While most Sazae-san strips focus on the humor of daily life, it’s very much cognizant of the changing expectations and gender roles for women and men that happened after World War II. In 1945, after decades of activism, Japanese women finally earned the right to vote, and women’s rights were clearly on Hasegawa’s mind.
In one strip, a young man serves an older woman tea—typically a role a young woman would perform. The older woman chides the young man for such “scandalous” behavior. An older man sees this interaction and bops the older woman on the head with his cane and calls her behavior “undemocratic.” Sazae-san, not realizing what happened earlier, bops the older man on the head with her umbrella for mistreating the older woman. She exclaims: “What about equal rights?”
In one comic, Sazae-san’s father and husband jokingly claim that “women are behind men.” Sazae-san and her mom disagree and point out the men’s claim is just “male chauvinism.” The last panel shows the family eating a bare-bones dinner without Sazae-san and her mom, while Katsuo complains that the men should have had this argument after Sazae-san and their mom prepared dinner.
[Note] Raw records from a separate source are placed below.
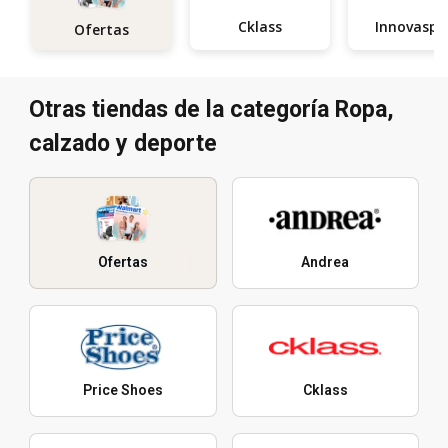
Cklass
Innovaspo
Ofertas
Otras tiendas de la categoría Ropa,
calzado y deporte
Ofertas
Andrea
Price Shoes
Cklass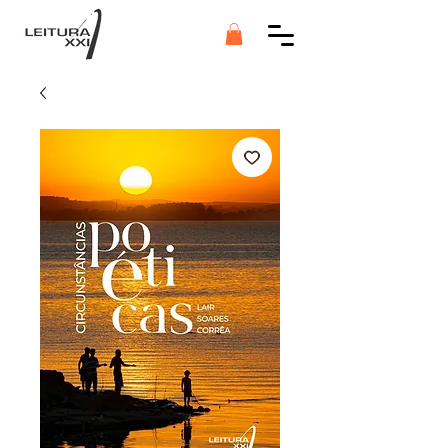
Botão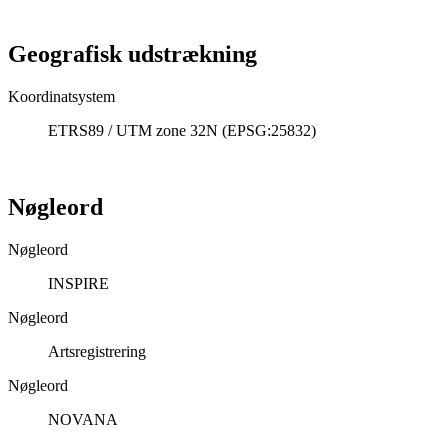
Geografisk udstrækning
Koordinatsystem
ETRS89 / UTM zone 32N (EPSG:25832)
Nøgleord
Nøgleord
INSPIRE
Nøgleord
Artsregistrering
Nøgleord
NOVANA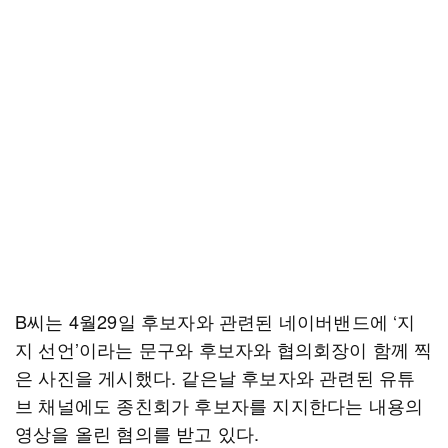
B씨는 4월29일 후보자와 관련된 네이버밴드에 ‘지
지 선언’이라는 문구와 후보자와 협의회장이 함께 찍
은 사진을 게시했다. 같은날 후보자와 관련된 유튜
브 채널에도 종친회가 후보자를 지지한다는 내용의
영상을 올린 혐의를 받고 있다.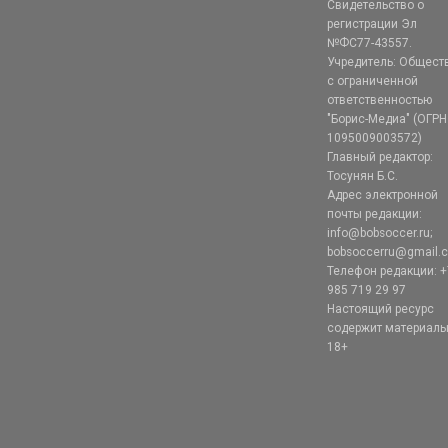
Свидетельство о
регистрации Эл
№ФС77-43557.
Учредитель: Общест
с ограниченной
ответственностью
"Борис-Медиа" (ОГРН
1095009003572)
Главный редактор:
Тосунян Б.С.
Адрес электронной
почты редакции:
info@bobsoccer.ru;
bobsoccerru@gmail.
Телефон редакции: +
985 719 29 97
Настоящий ресурс
содержит материал
18+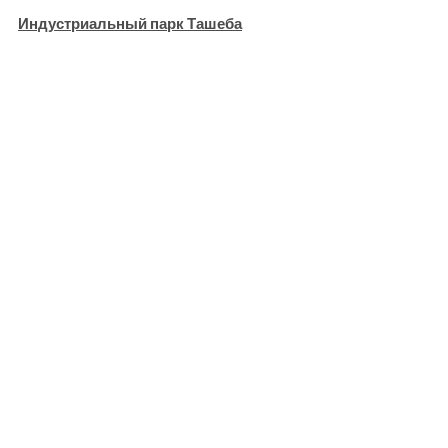
Индустриальный парк Ташеба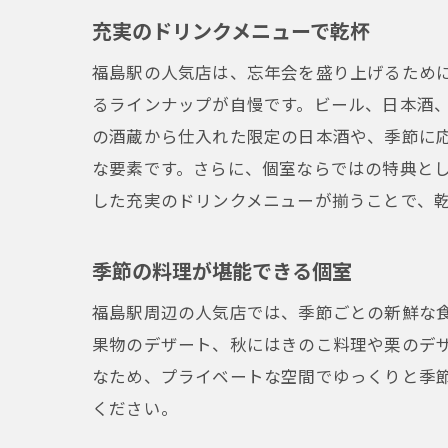
充実のドリンクメニューで乾杯
福島駅の人気店は、忘年会を盛り上げるため
るラインナップが自慢です。ビール、日本酒
の酒蔵から仕入れた限定の日本酒や、季節に
な要素です。さらに、個室ならではの特典と
した充実のドリンクメニューが揃うことで、
季節の料理が堪能できる個室
福島駅周辺の人気店では、季節ごとの新鮮な
果物のデザート、秋にはきのこ料理や栗のデ
なため、プライベートな空間でゆっくりと季
ください。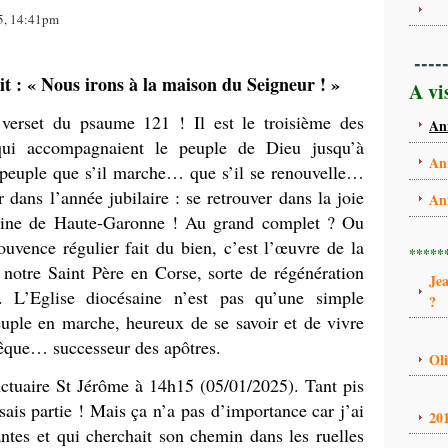
25, 14:41pm
----
t : « Nous irons à la maison du Seigneur ! »
A vi
verset du psaume 121 ! Il est le troisième des
An
ui accompagnaient le peuple de Dieu jusqu’à
An
 peuple que s’il marche… que s’il se renouvelle…
dans l’année jubilaire : se retrouver dans la joie
An
ésaine de Haute-Garonne ! Au grand complet ? Ou
ouvence régulier fait du bien, c’est l’œuvre de la
*****
 notre Saint Père en Corse, sorte de régénération
Je
. L’Eglise diocésaine n’est pas qu’une simple
?
euple en marche, heureux de se savoir et de vivre
êque… successeur des apôtres.
Ol
e St Jérôme à 14h15 (05/01/2025). Tant pis
isais partie ! Mais ça n’a pas d’importance car j’ai
20
tes et qui cherchait son chemin dans les ruelles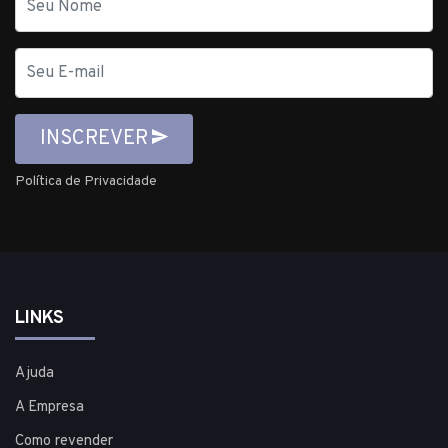
E-
mail
INSCREVER
Política de Privacidade
LINKS
Ajuda
A Empresa
Como revender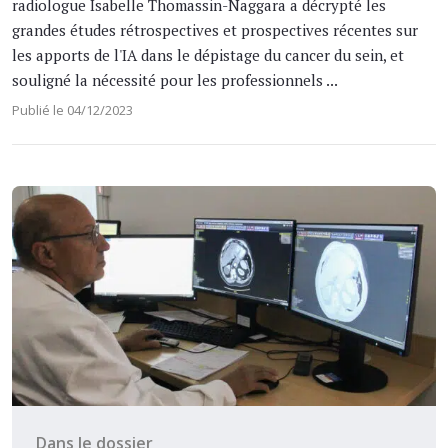
radiologue Isabelle Thomassin-Naggara a décrypté les
grandes études rétrospectives et prospectives récentes sur
les apports de l'IA dans le dépistage du cancer du sein, et
souligné la nécessité pour les professionnels ...
Publié le 04/12/2023
Dans le dossier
It’s a light touch, granted, but it still doesn’t let the men get away with sexist behavior.
While Sazae-san is seen as progressive for its time, I think it’s important to note that it sometimes falls short of present-day feminist ideals. For one, the feisty Sazae-san does not work outside the home. She functions as an endearing but imperfect caretaker for her parents, younger brother, and sister, as well her husband and son. As such, sexism in the workplace is explored through the men in Sazae-san’s life like her husband and father, but not through an actual woman’s viewpoint. There are also quite a few comics whose jokes rely on characters being ugly—all of whom are drawn with large lips, freckles, and pig noses.
The manga was left-leaning for its time, but now in 2020, the anime feels apolitical and doesn’t really address contemporary Japanese societal issues, which is why it might feel dated for modern viewers.
Regardless, it’s still funny and there is another reason why you should watch it.If you are learning Japanese, this is the anime to watch. The vocabulary is stuff you’ll come across on a daily basis, which some anime which are filled with words that won’t get regular use, and the characters speak at a natural cadence. It’s a practical and useful study aid.
Also, it’s an excellent way to see how different members of the family talk to each other as well as how they talk to their friends and colleagues. When speaking Japanese, there are different levels of politeness, and Sazae-san provides excellent examples of how to correctly use formal and informal language.
Best of all, each episode centers around a Japanese cultural idea or norm (sometimes even an idiom) or a seasonal motif. That way, as you watch, you can learn useful and applicable things about Japan and Japanese culture, unlike some anime which paint a far more abstract view of the country.